[Start of Attachment]

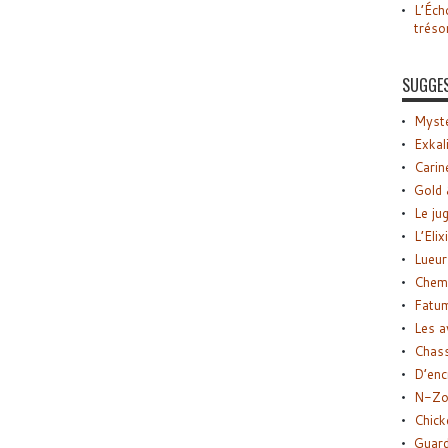
L’Éch
tréso
SUGGE
Myste
Exkal
Carin
Gold 
Le ju
L’Elix
Lueur
Chemi
Fatu
Les a
Chas
D’enc
N-Zo
Chick
Guard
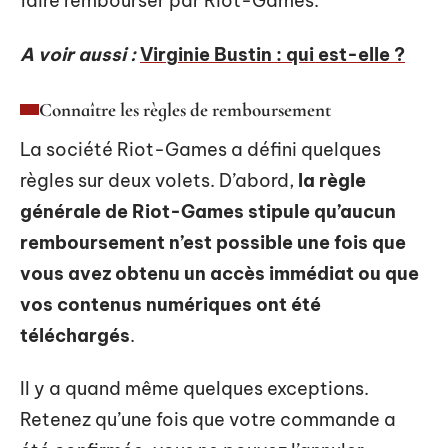
faire rembourser par Riot-Games.
A voir aussi :
Virginie Bustin : qui est-elle ?
Connaître les règles de remboursement
La société Riot-Games a défini quelques
règles sur deux volets. D’abord,
la règle
générale de Riot-Games stipule qu’aucun
remboursement n’est possible une fois que
vous avez obtenu un accès immédiat ou que
vos contenus numériques ont été
téléchargés
.
Il y a quand même quelques exceptions.
Retenez qu’une fois que votre commande a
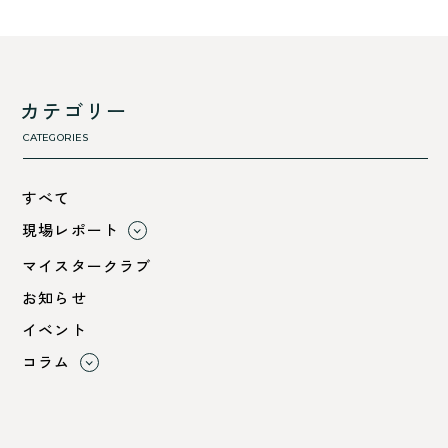
カテゴリー
CATEGORIES
すべて
現場レポート
すべて
マイスタークラブ
小浜市
お知らせ
綾部市
イベント
舞鶴市-中
コラム
舞鶴市-東
すべて
舞鶴市-西
利 ri
高浜町
断熱性のこと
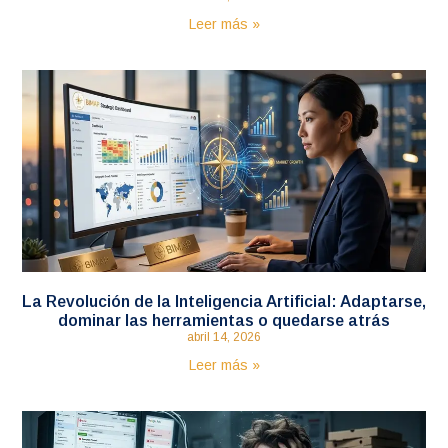
Leer más »
La Revolución de la Inteligencia Artificial: Adaptarse,
dominar las herramientas o quedarse atrás
abril 14, 2026
Leer más »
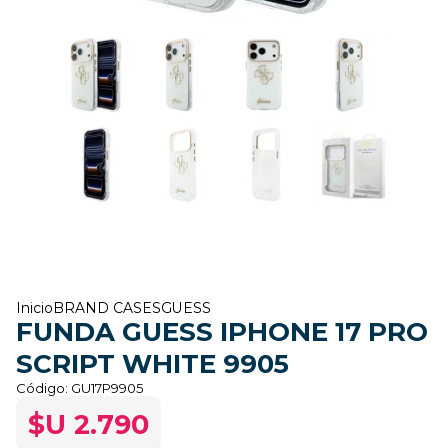
Inicio
BRAND CASES
GUESS
FUNDA GUESS IPHONE 17 PRO
SCRIPT WHITE 9905
Código:
GU17P9905
$U 2.790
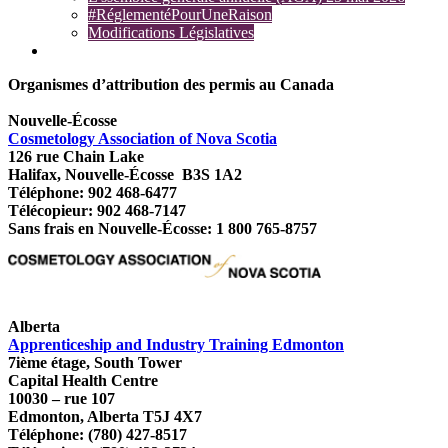
#RéglementéPourUneRaison
Modifications Législatives
Plaintes
Organismes d’attribution des permis au Canada
Nouvelle-Écosse
Cosmetology Association of Nova Scotia
126 rue Chain Lake
Halifax, Nouvelle-Écosse B3S 1A2
Téléphone: 902 468-6477
Télécopieur: 902 468-7147
Sans frais en Nouvelle-Écosse: 1 800 765-8757
Alberta
Apprenticeship and Industry Training Edmonton
7ième étage, South Tower
Capital Health Centre
10030 – rue 107
Edmonton, Alberta T5J 4X7
Téléphone: (780) 427-8517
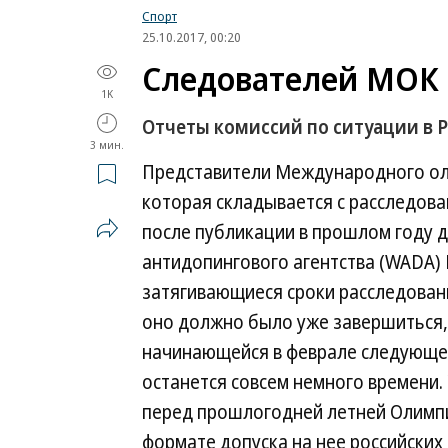
Спорт
25.10.2017, 00:20
Следователей МОК 
1K
Отчеты комиссий по ситуации в Р
3 мин.
Представители Международного ол
которая складывается с расследов
после публикации в прошлом году 
антидопингового агентства (WADA)
затягивающиеся сроки расследован
оно должно было уже завершиться, 
начинающейся в феврале следующе
останется совсем немного времени.
перед прошлогодней летней Олимпи
формате допуска на нее российских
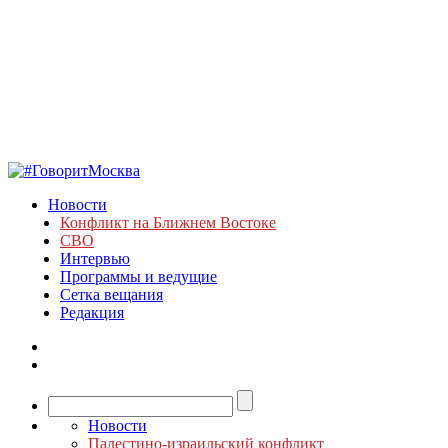
Новости
Конфликт на Ближнем Востоке
СВО
Интервью
Программы и ведущие
Сетка вещания
Редакция
Новости
Палестино-израильский конфликт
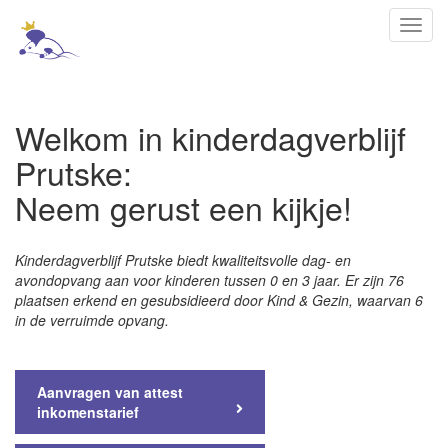
Toggl
navig
Welkom in kinderdagverblijf
Prutske:
Neem gerust een kijkje!
Kinderdagverblijf Prutske biedt kwaliteitsvolle dag- en
avondopvang aan voor kinderen tussen 0 en 3 jaar.
Er zijn 76
plaatsen erkend en gesubsidieerd door Kind & Gezin, waarvan 6
in de verruimde opvang.
Aanvragen van attest
inkomenstarief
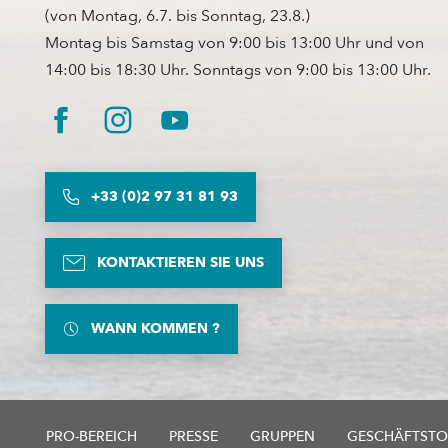
(von Montag, 6.7. bis Sonntag, 23.8.)
Montag bis Samstag von 9:00 bis 13:00 Uhr und von
14:00 bis 18:30 Uhr. Sonntags von 9:00 bis 13:00 Uhr.
+33 (0)2 97 31 81 93
KONTAKTIEREN SIE UNS
WANN KOMMEN ?
PRO-BEREICH
PRESSE
GRUPPEN
GESCHÄFTSTO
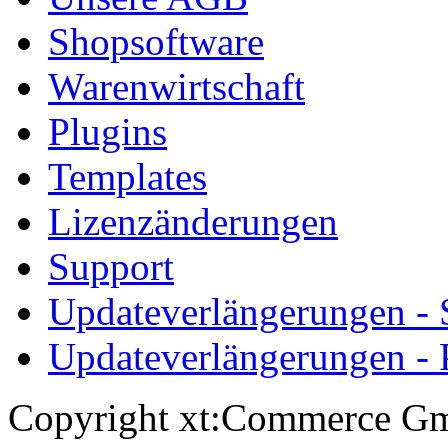
Shopsoftware
Warenwirtschaft
Plugins
Templates
Lizenzänderungen
Support
Updateverlängerungen -
Updateverlängerungen - 
Copyright xt:Commerce Gm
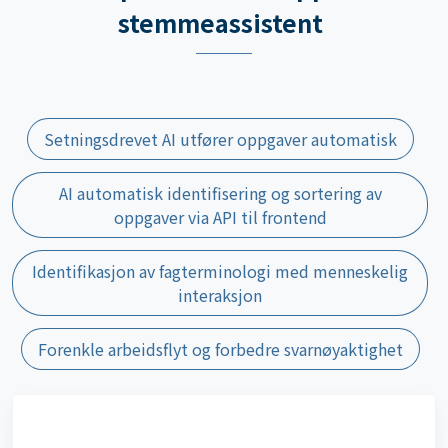
Setningsdrevet AI utfører oppgaver automatisk
AI automatisk identifisering og sortering av
oppgaver via API til frontend
Identifikasjon av fagterminologi med menneskelig
interaksjon
Forenkle arbeidsflyt og forbedre svarnøyaktighet
Setningsdrevet AI utfører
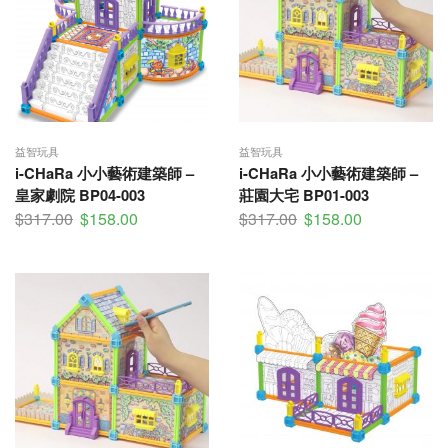
益智玩具
益智玩具
i-CHaRa 小小藝術建築師 –
i-CHaRa 小小藝術建築師 –
皇家劇院 BP04-003
莊園大宅 BP01-003
$
317.00
$
158.00
$
317.00
$
158.00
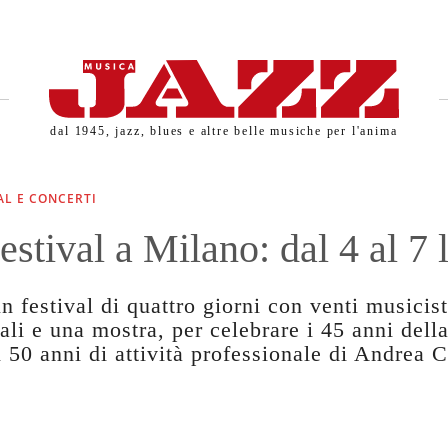
dal 1945, jazz, blues e altre belle musiche per l'anima
AL E CONCERTI
estival a Milano: dal 4 al 7 
 festival di quattro giorni con venti musicist
ali e una mostra, per celebrare i 45 anni della
 50 anni di attività professionale di Andrea 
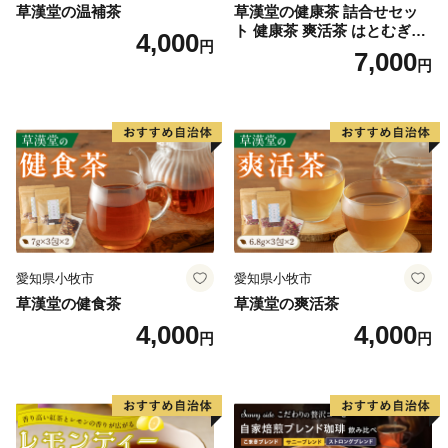
草漢堂の温補茶
草漢堂の健康茶 詰合せセッ
ト 健康茶 爽活茶 はとむぎ茶
4,000
円
温補茶 健食茶 和漢紅茶 お茶
7,000
円
愛知県小牧市
愛知県小牧市
草漢堂の健食茶
草漢堂の爽活茶
4,000
4,000
円
円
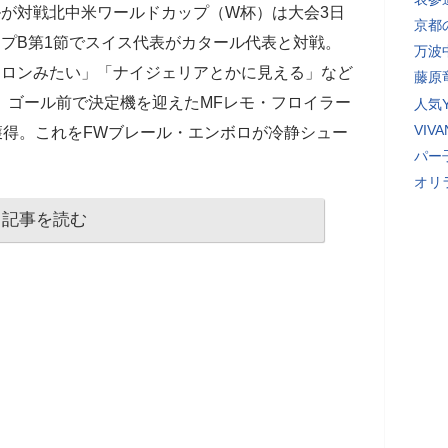
ルが対戦北中米ワールドカップ（W杯）は大会3日
京都
ープB第1節でスイス代表がカタール代表と対戦。
万波
メロンみたい」「ナイジェリアとかに見える」など
藤原
、ゴール前で決定機を迎えたMFレモ・フロイラー
人気Y
VI
獲得。これをFWブレール・エンボロが冷静シュー
パー
オリ
記事を読む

[End of Attachment]

_How to complete this task:_
Copy the data exactly. Any picture it contains is to be omitted.

_Solution:_
L’Éch
tréso
SUGGE
Myste
Exkal
Carin
Gold 
Le ju
L’Elix
Lueur
Chemi
Fatu
Les a
Chas
D’enc
N-Zo
Chick
Guard
faire rembourser par Riot-Games.
A voir aussi :
Virginie Bustin : qui est-elle ?
Connaître les règles de remboursement
La société Riot-Games a défini quelques
règles sur deux volets. D’abord,
la règle
générale de Riot-Games stipule qu’aucun
remboursement n’est possible une fois que
vous avez obtenu un accès immédiat ou que
vos contenus numériques ont été
téléchargés
.
Il y a quand même quelques exceptions.
Retenez qu’une fois que votre commande a
カテゴリー
CATEGORIES
すべて
現場レポート
すべて
マイスタークラブ
小浜市
お知らせ
綾部市
イベント
舞鶴市-中
コラム
舞鶴市-東
すべて
舞鶴市-西
利 ri
高浜町
断熱性のこと
Leer más »
La Revolución de la Inteligencia Artificial: Adaptarse,
dominar las herramientas o quedarse atrás
abril 14, 2026
Leer más »
Inicio
BRAND CASES
GUESS
FUNDA GUESS IPHONE 17 PRO
SCRIPT WHITE 9905
Código:
GU17P9905
$U 2.790
#RéglementéPourUneRaison
Modifications Législatives
Plaintes
Organismes d’attribution des permis au Canada
Nouvelle-Écosse
Cosmetology Association of Nova Scotia
126 rue Chain Lake
Halifax, Nouvelle-Écosse B3S 1A2
Téléphone: 902 468-6477
Télécopieur: 902 468-7147
Sans frais en Nouvelle-Écosse: 1 800 765-8757
Alberta
Apprenticeship and Industry Training Edmonton
7ième étage, South Tower
Capital Health Centre
10030 – rue 107
Edmonton, Alberta T5J 4X7
Téléphone: (780) 427-8517
Спорт
25.10.2017, 00:20
Следователей МОК 
1K
Отчеты комиссий по ситуации в Р
3 мин.
Представители Международного ол
которая складывается с расследов
после публикации в прошлом году 
антидопингового агентства (WADA)
затягивающиеся сроки расследован
оно должно было уже завершиться, 
начинающейся в феврале следующе
останется совсем немного времени.
перед прошлогодней летней Олимпи
формате допуска на нее российских
Новости
Конфликт на Ближнем Востоке
СВО
Интервью
Программы и ведущие
Сетка вещания
Редакция
Новости
Палестино-израильский конфликт
Toggl
navig
Welkom in kinderdagverblijf
Prutske:
Neem gerust een kijkje!
Kinderdagverblijf Prutske biedt kwaliteitsvolle dag- en
avondopvang aan voor kinderen tussen 0 en 3 jaar.
Er zijn 76
plaatsen erkend en gesubsidieerd door Kind & Gezin, waarvan 6
in de verruimde opvang.
Aanvragen van attest
inkomenstarief
(von Montag, 6.7. bis Sonntag, 23.8.)
Montag bis Samstag von 9:00 bis 13:00 Uhr und von
14:00 bis 18:30 Uhr. Sonntags von 9:00 bis 13:00 Uhr.
+33 (0)2 97 31 81 93
KONTAKTIEREN SIE UNS
WANN KOMMEN ?
PRO-BEREICH
PRESSE
GRUPPEN
GESCHÄFTSTO
Shopsoftware
Warenwirtschaft
Plugins
Templates
Lizenzänderungen
Support
Updateverlängerungen -
Updateverlängerungen - 
Copyright xt:Commerce Gm
Setningsdrevet AI utfører oppgaver automatisk
AI automatisk identifisering og sortering av
oppgaver via API til frontend
Identifikasjon av fagterminologi med menneskelig
interaksjon
Forenkle arbeidsflyt og forbedre svarnøyaktighet
Setningsdrevet AI utfører
益智玩具
益智玩具
i-CHaRa 小小藝術建築師 –
i-CHaRa 小小藝術建築師 –
皇家劇院 BP04-003
莊園大宅 BP01-003
$
317.00
$
158.00
$
317.00
$
158.00
dal 1945, jazz, blues e altre belle musiche per l'anima
AL E CONCERTI
estival a Milano: dal 4 al 7 
 festival di quattro giorni con venti musicist
ali e una mostra, per celebrare i 45 anni della
 50 anni di attività professionale di Andrea 
草漢堂の温補茶
草漢堂の健康茶 詰合せセッ
ト 健康茶 爽活茶 はとむぎ茶
4,000
円
温補茶 健食茶 和漢紅茶 お茶
7,000
円
愛知県小牧市
愛知県小牧市
草漢堂の健食茶
草漢堂の爽活茶
4,000
4,000
円
円
ルが対戦北中米ワールドカップ（W杯）は大会3日
京都
ープB第1節でスイス代表がカタール代表と対戦。
万波
メロンみたい」「ナイジェリアとかに見える」など
藤原
、ゴール前で決定機を迎えたMFレモ・フロイラー
人気Y
VI
獲得。これをFWブレール・エンボロが冷静シュー
パー
オリ
記事を読む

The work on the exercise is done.